За воротами потерянной вотчины Бениовский не сразу справился с охватившим его удивлением. Чего-то ему казалось непонятным и странным в поведении кузенов. С одной стороны – с самого детства они не воспринимали его всерьёз, поскольку были намного старше. С другой стороны, всё-таки, он привык держать обоих за родню, и требовалось время, чтобы отвыкнуть от этого стереотипа. Хотя бы минуты две.
В дальнейшей жизни Бениовский научился сбрасывать стереотипы гораздо быстрей, но пока что ему было всего шестнадцать лет. Нельзя об этом забывать. Требовалось Морицу поразмыслить о неожиданных превратностях судьбы, о неприятностях путешествий в зимнее время, и чёрт его знает, о чём еще. По окончании мыслительных процессов, он извлёк из седельной кобуры пистолеты, сунул их подмышку и стал сыпать порох на полки, одновременно прикидывая – как бы половчей перепрыгнуть забор.
«Не открывают что ли?» – раздался сзади незнакомый голос. Мориц обернулся и увидал рослого парня в овечьем полушубке мехом вовнутрь. «Хороший полушубок. Тёплый» – успел подумать Мориц перед тем, как признал в парне Дамека.
Хоть с детских времён и прошло лет десять, а дядёк с наметившимися усами – совсем не тот малец Дамек, образ коего хранился в долгой памяти. Вот и Дамек начал узнавать Морица. По мере узнавания – выпучил глаза и растопырил руки в жесте радостного удивления: «Никак, паныч приехал! – воскликнул он простодушно, и тут же поинтересовался – Чёго это вы, господин офицер, делаете с пистолетами? Стрелять надумали?»

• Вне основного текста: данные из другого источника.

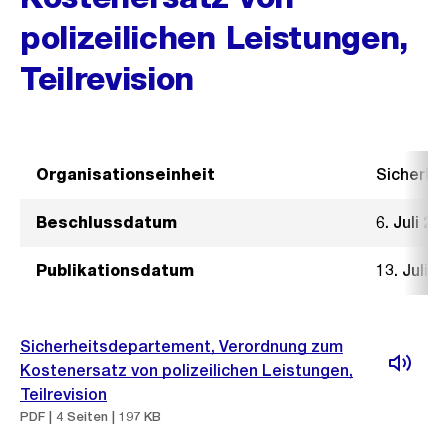
polizeilichen Leistungen,
Teilrevision
Organisationseinheit
Sicherhe
Beschlussdatum
6. Juli 20
Publikationsdatum
13. Juli 2
Sicherheitsdepartement, Verordnung zum
Kostenersatz von polizeilichen Leistungen,
Teilrevision
PDF | 4 Seiten | 197 KB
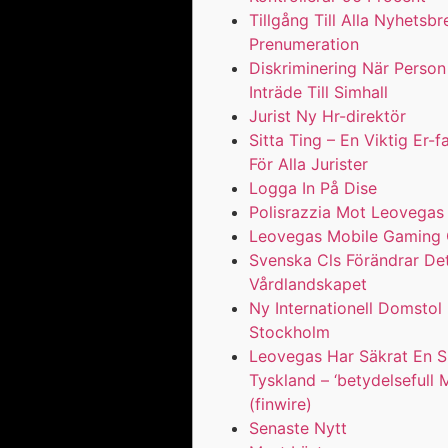
Tillgång Till Alla Nyhetsb
Prenumeration
Diskriminering När Perso
Inträde Till Simhall
Jurist Ny Hr-direktör
Sitta Ting – En Viktig Er-f
För Alla Jurister
Logga In På Dise
Polisrazzia Mot Leovegas
Leovegas Mobile Gaming
Svenska Cls Förändrar De
Vårdlandskapet
Ny Internationell Domstol 
Stockholm
Leovegas Har Säkrat En Sp
Tyskland – ‘betydelsefull M
(finwire)
Senaste Nytt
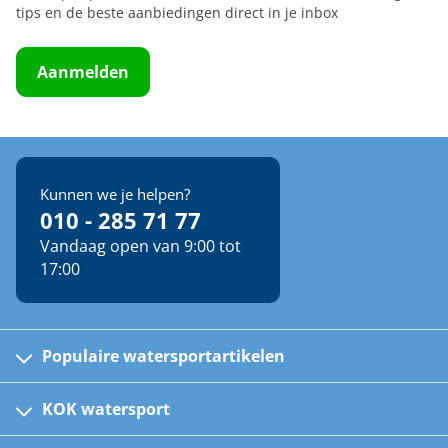
tips en de beste aanbiedingen direct in je inbox
Aanmelden
Kunnen we je helpen?
010 - 285 71 77
Vandaag open van 9:00 tot
17:00
Populaire watersportartikelen
Fusion bootradio's
Kinder reddingsvesten
KOK watersport
Watersportwinkel
Automatische reddingsvesten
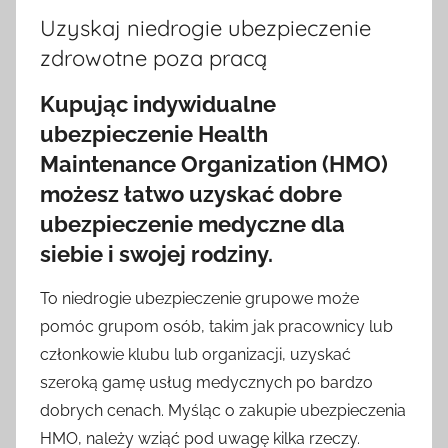
Uzyskaj niedrogie ubezpieczenie
zdrowotne poza pracą
Kupując indywidualne
ubezpieczenie Health
Maintenance Organization (HMO)
możesz łatwo uzyskać dobre
ubezpieczenie medyczne dla
siebie i swojej rodziny.
To niedrogie ubezpieczenie grupowe może
pomóc grupom osób, takim jak pracownicy lub
członkowie klubu lub organizacji, uzyskać
szeroką gamę usług medycznych po bardzo
dobrych cenach. Myśląc o zakupie ubezpieczenia
HMO, należy wziąć pod uwagę kilka rzeczy.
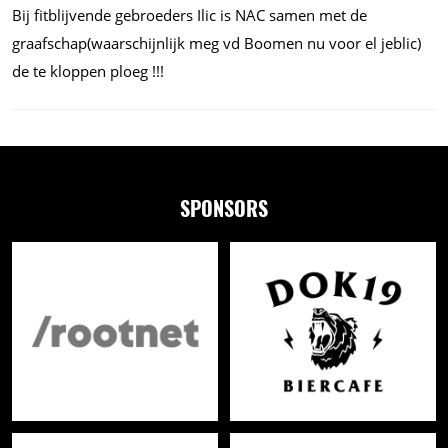
Bij fitblijvende gebroeders Ilic is NAC samen met de
graafschap(waarschijnlijk meg vd Boomen nu voor el jeblic)
de te kloppen ploeg !!!
SPONSORS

«Приехал, Дамек. Сам видишь – согласился Бениовский, и тут же посоветовал – ступай-ка ты домой. Тут сейчас начнётся смертоубийство. Ни к чему тебе лишние ужасы»
Дамек понимающе кивнул: «Ну и правильно. Давно пора угомонить мироедов, а то совсем потеряли совесть. Как старый пан преставился, так они тут же налетели на дармовщинку. Недели не прошло с похорон, как начались поборы. Люди ропщут меж собой, но плетью обуха не перешибить. Новые хозяева – новые правила. Приезжал важный чин из города, может быть, даже генерал! Встретили его по-царски. Пьянствовали – аж дым коромыслом.
Матушка твоя была хоть и строгая, но справедливая. Лишнего с народа не требовала. Когда она померла, то вовсе настало облегчение. Твой батя все подати отменил. И правильно. Зачем ему?